Practice of somatosensory stimulation and evoked potential measurement

  • Both median nerves are stimulated at the wrist with a bipolar surface electrode
  • Alternative site is the tibial nerve
  • Stimulus repeats at 2-5 Hz, with a duration of 0.2msec
  • Surface electrodes read cortical activity at the scalp
  • Evoked potentials are peaks of electrical activity which follow the peripheral stimulus with a predictable latency.
  • The responses are named after their polarity (N for negative, P for positive) and their latency.
  • N20 indicates a negative response over primary somatosensory cortex at ∼20 ms post stimulation.

Advantages of somatosensory evoked potentials

  • Non-invasive
  • Portable
  • Less confounded by sedation or hypothermia than EEG (in fact, not influenced by sedatives, analgesics, paralysing agents or metabolic insults)
  • Bilaterally absent N20 SSEP during hypothermia is a good predictor for absent N20 SSEP after rewarming, which means you can do SSEPs during the period of hypothermia (Bouwes et al, 2010)
  • Reproduceable
  • Interpretation is guided by specific criteria, rather than subjective expertise.

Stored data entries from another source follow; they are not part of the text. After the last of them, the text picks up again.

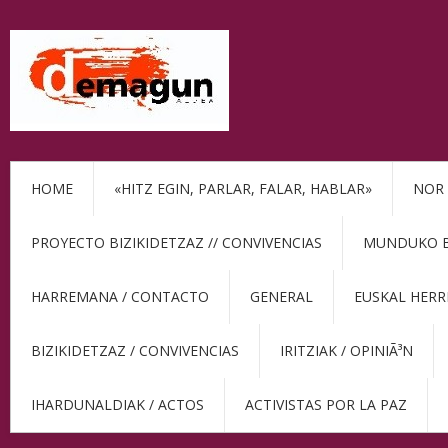
HOME
«HITZ EGIN, PARLAR, FALAR, HABLAR»
NOR 
PROYECTO BIZIKIDETZAZ // CONVIVENCIAS
MUNDUKO BE
HARREMANA / CONTACTO
GENERAL
EUSKAL HERR
BIZIKIDETZAZ / CONVIVENCIAS
IRITZIAK / OPINIÃ³N
IHARDUNALDIAK / ACTOS
ACTIVISTAS POR LA PAZ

Evidence supporting the prognostic value of SSEPs

  • Bilaterally absent short latency peaks (N20 peaks) have 100% predictive value for poor outcome (death or severe disability), with false positive rate nearly 0% and narrow confidence intervals.
  • Recent (2014) consensus statement on prognostication following cardiac arrest suggested that SSEPs are prognostic at > 72 hours in cooled patients and at >24 hours in non-cooled patients
  • Among a total 287 patients with bilaterally absent N20 SSEPs, only one was a false positive result (Young et al, 2005)
  • Post hoc analysis by independent interpreters has suggested that the false positive was simply interpreted inaccurately in the first instance.


Guérit, J-M., et al. "Consensus on the use of neurophysiological tests in the intensive care unit (ICU): electroencephalogram (EEG), evoked potentials (EP), and electroneuromyography (ENMG)." Neurophysiologie Clinique/Clinical Neurophysiology 39.2 (2009): 71-83.

Tjepkema-Cloostermans, Marleen Catharina, J. Horn, and M. J. A. M. Putten. "The SSEP on the ICU: Current applications and pitfalls." Netherlands journal of critical care 17.1 (2013): 5-9.